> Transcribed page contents
☆ ☆ ☆ ☆ ☆

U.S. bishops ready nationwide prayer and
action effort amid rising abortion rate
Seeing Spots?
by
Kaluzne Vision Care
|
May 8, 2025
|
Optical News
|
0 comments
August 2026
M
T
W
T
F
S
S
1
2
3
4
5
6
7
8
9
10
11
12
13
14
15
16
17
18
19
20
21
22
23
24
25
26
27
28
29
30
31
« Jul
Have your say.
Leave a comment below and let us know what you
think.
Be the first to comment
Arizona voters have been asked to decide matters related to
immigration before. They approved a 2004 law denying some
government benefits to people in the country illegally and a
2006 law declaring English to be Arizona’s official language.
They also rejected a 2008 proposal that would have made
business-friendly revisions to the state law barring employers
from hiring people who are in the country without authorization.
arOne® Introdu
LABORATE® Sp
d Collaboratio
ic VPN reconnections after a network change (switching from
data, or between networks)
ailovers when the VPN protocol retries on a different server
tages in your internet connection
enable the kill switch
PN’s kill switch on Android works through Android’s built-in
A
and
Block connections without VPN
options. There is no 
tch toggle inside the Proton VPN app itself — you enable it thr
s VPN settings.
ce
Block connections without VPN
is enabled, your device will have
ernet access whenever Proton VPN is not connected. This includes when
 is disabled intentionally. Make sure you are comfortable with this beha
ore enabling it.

☆ ☆ ☆ ☆ ☆

> Instructions for the task
Find the lines above that contain the word "country" and copy each one.

> Expected answer
government benefits to people in the country illegally and a
from hiring people who are in the country without authorization.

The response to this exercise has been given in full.